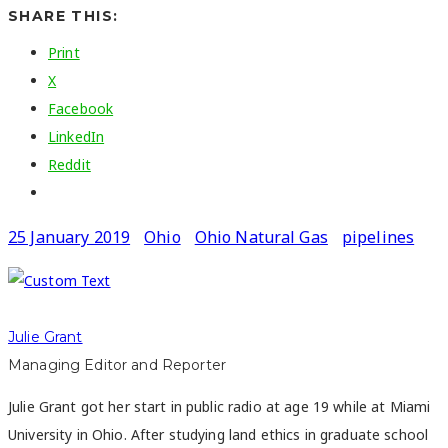
SHARE THIS:
Print
X
Facebook
LinkedIn
Reddit
25 January 2019
Ohio
Ohio Natural Gas
pipelines
Julie Grant
Managing Editor and Reporter
Julie Grant got her start in public radio at age 19 while at Miami
University in Ohio. After studying land ethics in graduate school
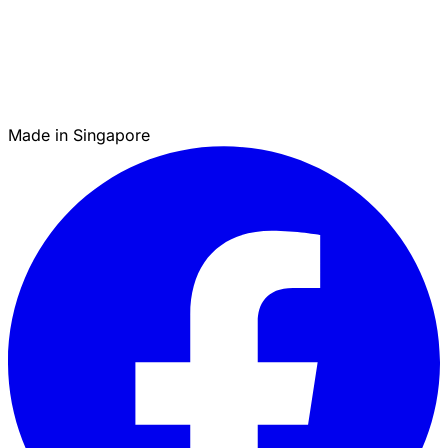
Made in Singapore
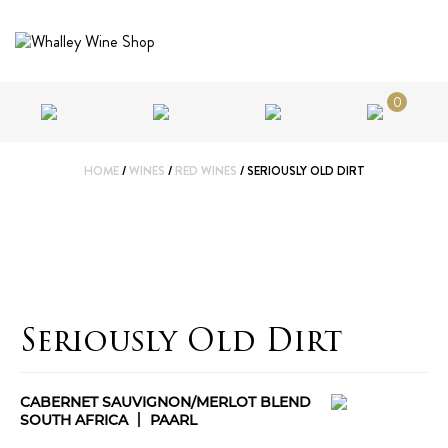
0
HOME
/
WINES
/
RED WINES
/ SERIOUSLY OLD DIRT
Seriously Old Dirt
CABERNET SAUVIGNON/MERLOT BLEND
SOUTH AFRICA
PAARL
------------------------------------
*What you will do*: Pictures stay out; all other material above is restated word for word.

*Final answer*:
SHARE THIS:
Print
X
Facebook
LinkedIn
Reddit
25 January 2019
Ohio
Ohio Natural Gas
pipelines
Julie Grant
Managing Editor and Reporter
Julie Grant got her start in public radio at age 19 while at Miami
University in Ohio. After studying land ethics in graduate school
Made in Singapore
0
HOME
/
WINES
/
RED WINES
/ SERIOUSLY OLD DIRT
Seriously Old Dirt
CABERNET SAUVIGNON/MERLOT BLEND
SOUTH AFRICA
PAARL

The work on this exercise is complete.